Felipe VI reivindicó este lunes en Madrid el potencial de España para situarse a la vanguardia de la innovación en Europa. Durante la gala anual de Cotec, una organización privada sin ánimo de lucro que promueve y difunde la innovación en todos los ámbitos para impulsar el desarrollo de la sociedad y la economía, el Rey aseguró que «puede asumir un papel de liderazgo» gracias a la calidad de sus «investigadores, universidades y empresas», pero también por su apuesta por «procesos dinámicos y colaborativos, pensados para incluir y beneficiar al mayor número de actores».
Felipe VI, este lunes, llega a la gala anual de Cotec, en el Círculo de Bellas Artes, en Madrid. / Carlos Luján / Europa Press
El jefe del Estado enmarcó esa aspiración en un contexto marcado por la aceleración tecnológica y la creciente competencia geopolítica.

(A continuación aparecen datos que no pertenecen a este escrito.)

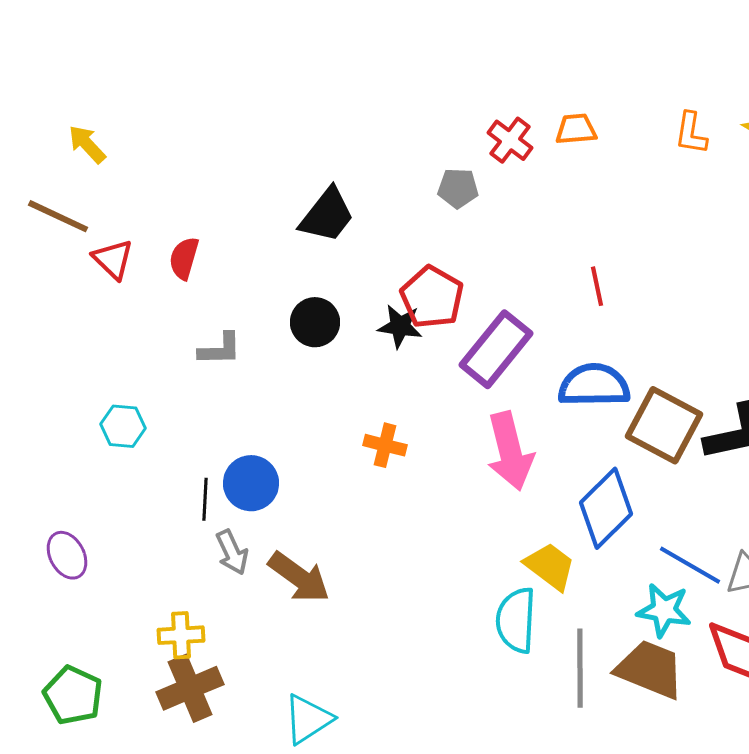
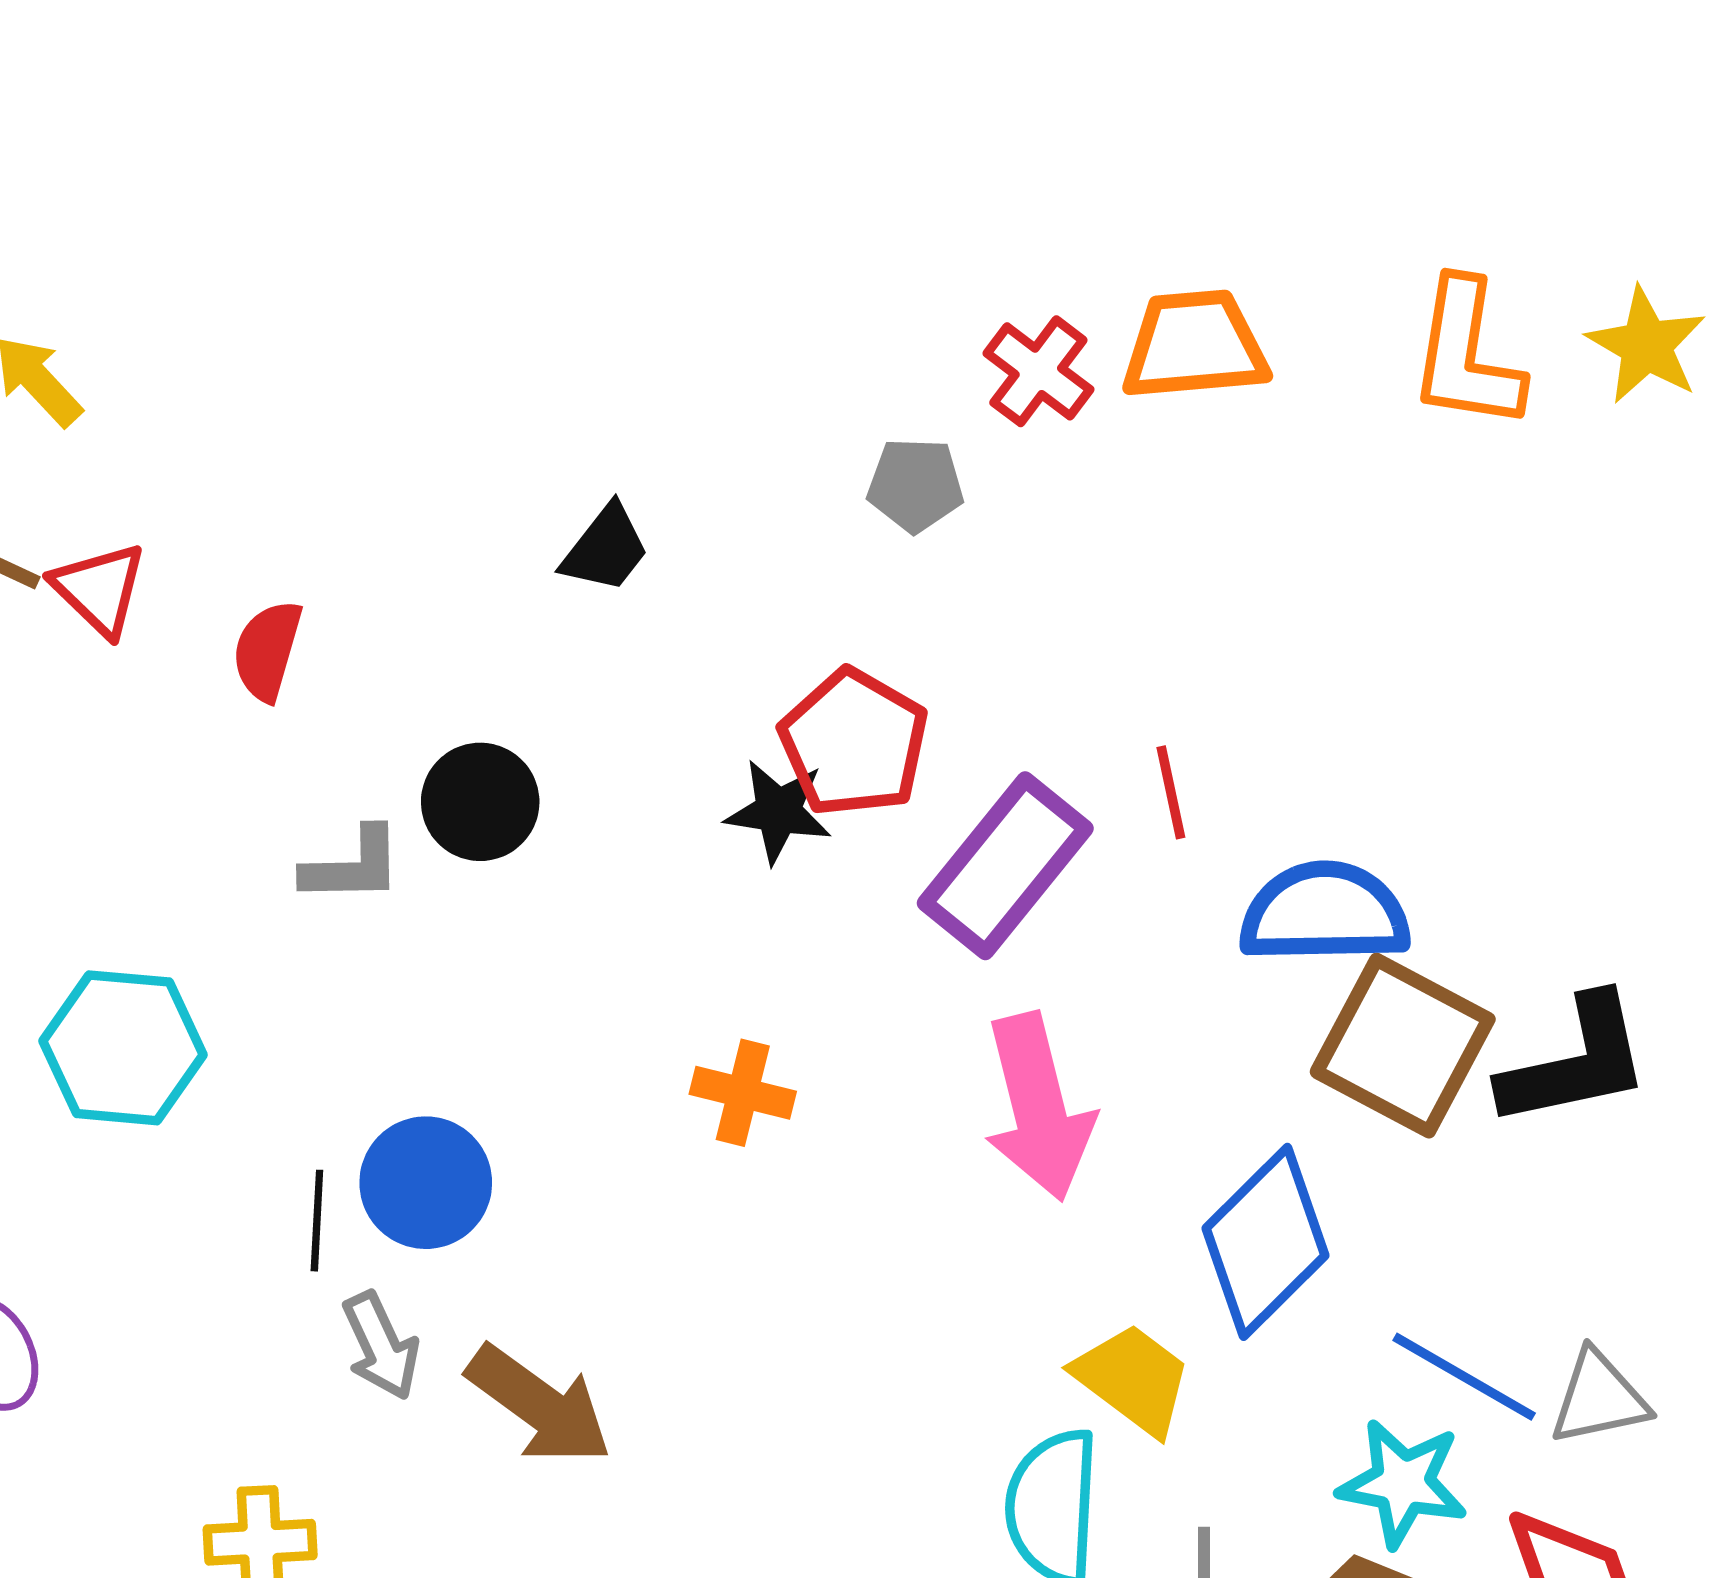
orange trapezoid: (576, 129) -> (1195, 345), size x1.5
orange L-shape: (691, 133) -> (1467, 355), size x1.5
black trapezoid: (327, 215) -> (606, 549), size x0.7
red triangle: (113, 259) -> (99, 589), moved
red line: (597, 286) -> (1171, 792), moved
black circle: (315, 322) -> (480, 802), moved
blue semicircle: (594, 385) -> (1325, 913), moved
cyan hexagon: (123, 426) -> (123, 1048), size x1.5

A su juicio, la innovación se ha convertido en un recurso estratégico para reforzar la capacidad de decisión de Europa y su autonomía «ante desafíos como los semiconductores, las tecnologías cuánticas o las tecnologías duales vinculadas a la seguridad y la defensa».
El Monarca defendió que la revolución tecnológica debe ir acompañada de principios y valores y, en este capítulo, otorgó un papel preponderante a Bruselas, para asegurarse de que se respetan la «libertad», la «privacidad» y los «derechos fundamentales». Frente a otros modelos, reivindicó el papel de Europa como referente capaz de combinar «competitividad, cohesión social y libertad».
Felipe VI alertó también de la velocidad con la que avanzan las nuevas tecnologías. «La innovación no aguarda a ser comprendida ni analizada; su uso se difunde y se impone. Simplemente, llega su hora», señaló, poniendo como ejemplo la rápida irrupción de la inteligencia artificial en la vida cotidiana. Según explicó, los análisis de impacto apenas logran ofrecer «una foto estática de una realidad dinámica», constantemente superada por nuevos avances.
El papel del periodismo
En otro de los ejes de su intervención, el Rey puso el foco en el periodismo como herramienta imprescindible para afrontar esa transformación tecnológica. En un momento en el que cada ciudadano genera una enorme cantidad de datos y aumentan los riesgos para la privacidad, defendió que los informadores ayudan a «discernir, a comprender el contexto y el efecto de la innovación» sobre la vida diaria y, cuando es necesario, a adoptar «una posición crítica».